New York is a good example to follow. Its Open Data Law legislated in 2012 mandates all public information “to be made available on a single web portal” by end of 2018.
Hong Kong needs a ‘city brain’
In China, the government is planning to set up a nationwide information sharing platform for e-government and smart city systems.
“Implementing a big-data strategy to better serve the country’s development and improve people’s lives should be accelerated,” President Xi Jinping said at a key meeting recently.

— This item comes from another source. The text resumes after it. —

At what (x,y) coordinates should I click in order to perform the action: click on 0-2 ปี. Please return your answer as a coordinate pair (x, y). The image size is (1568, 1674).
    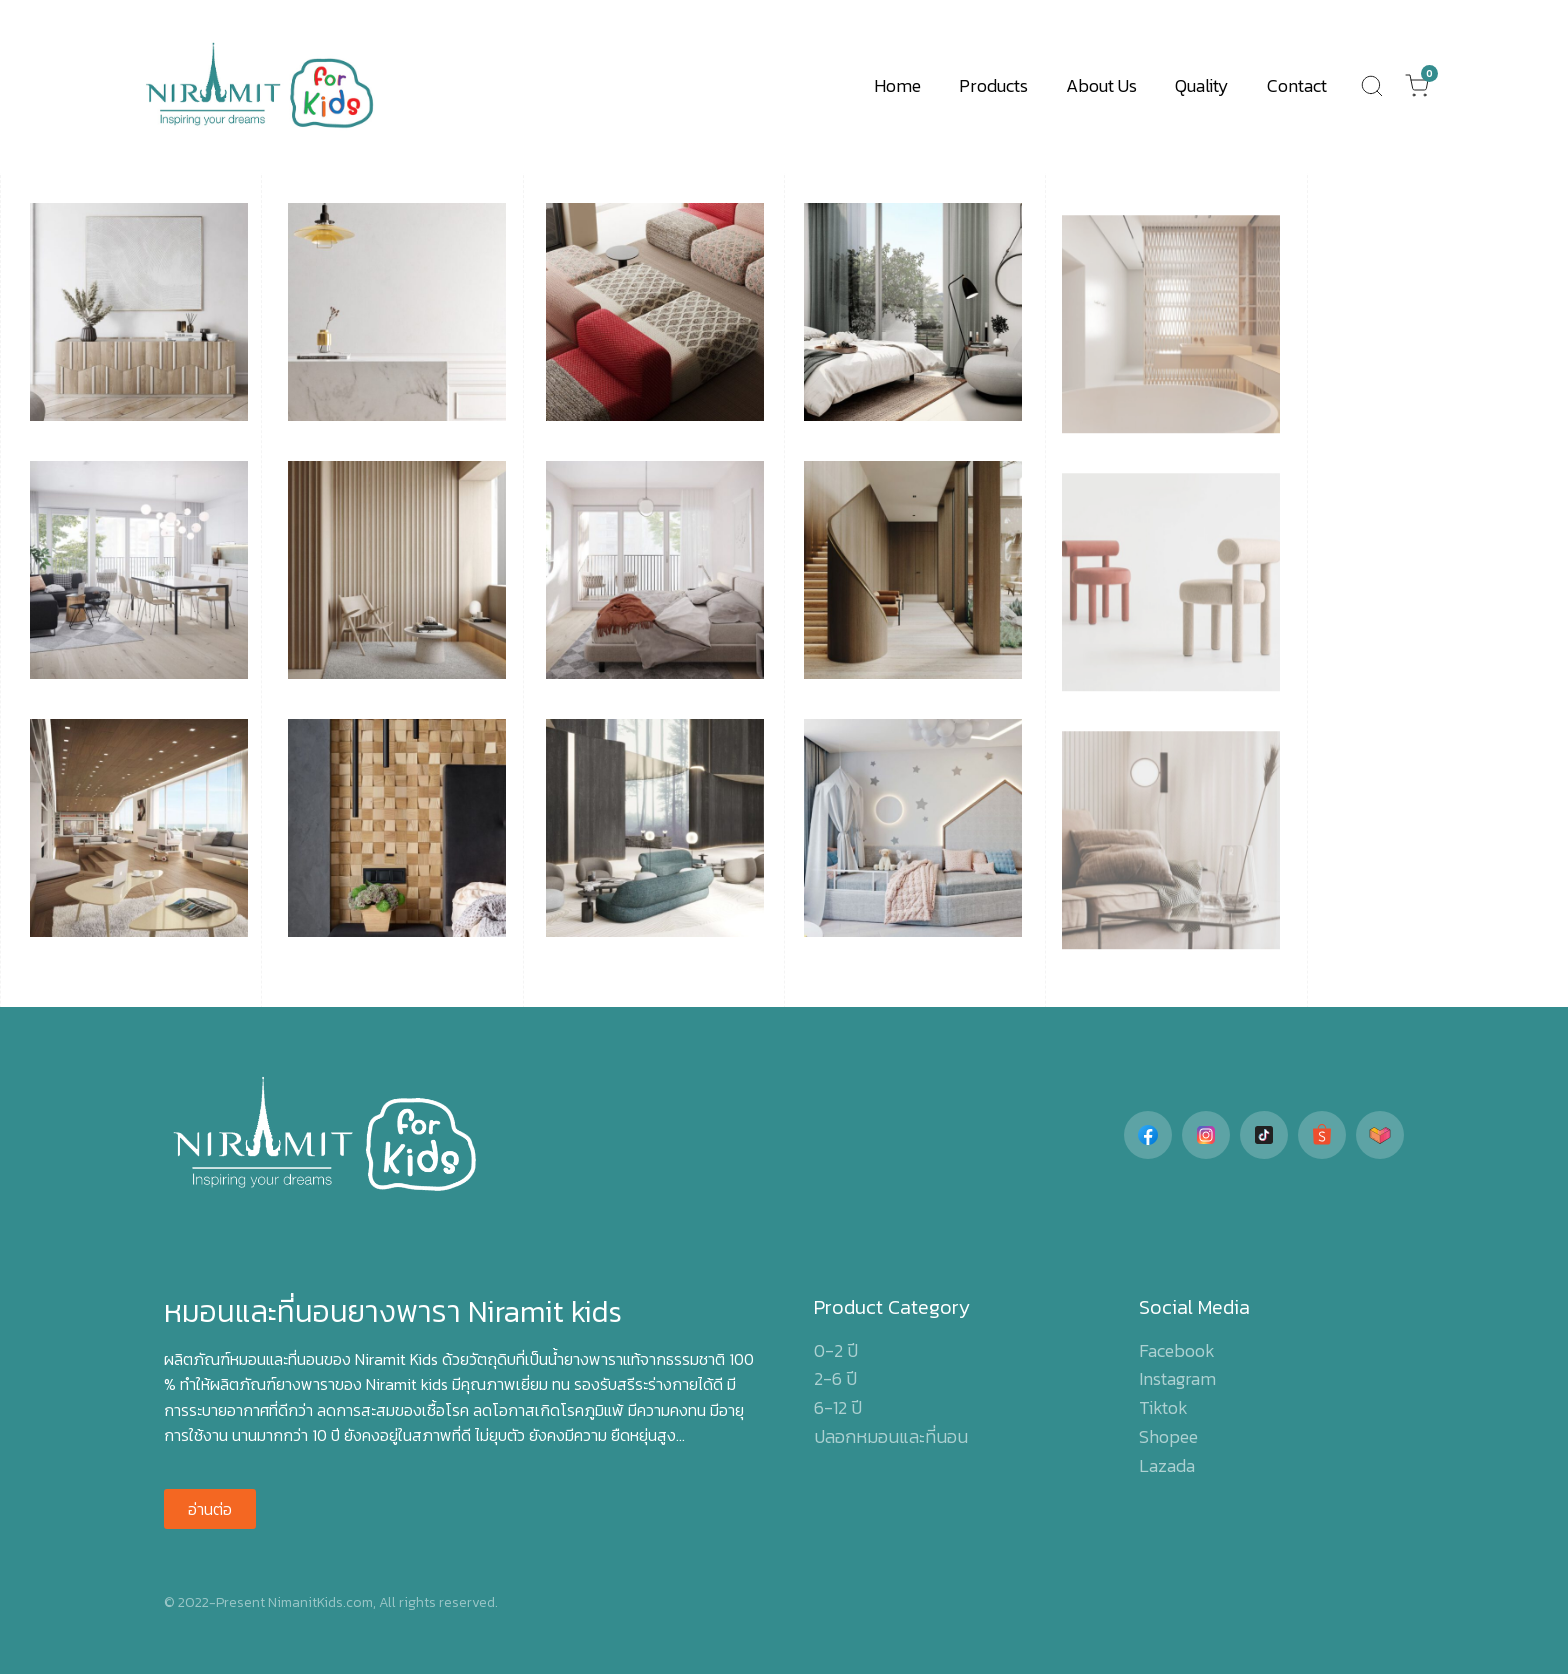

To catch up with the economic and innovative technology development, Hong Kong should speed up the use and sharing of big data with the use of an information sharing platform, or a common spatial data infrastructure (CSDI).
The CSDI works like a city brain to support better decisions and help realize greater efficiencies. It can provide government departments as well as public and private organizations an infrastructure to share spatial data, support various smart-city applications, and government-to-business applications. The Los Angeles city portal GeoHub is a famous example of CSDI.
Despite all the projected benefits, the Hong Kong government doesn’t seem to have fully realized the importance of the CSDI, and hence given only low priority to its development. According to the government’s latest Smart City Blueprint, CSDI will only be available by 2023.
In the era of smart city 3.0, which requires authorities to embrace citizens to collaboratively build our future, I hope the government will hasten the implementation of a data sharing platform to develop Hong Kong into a world-class smart city.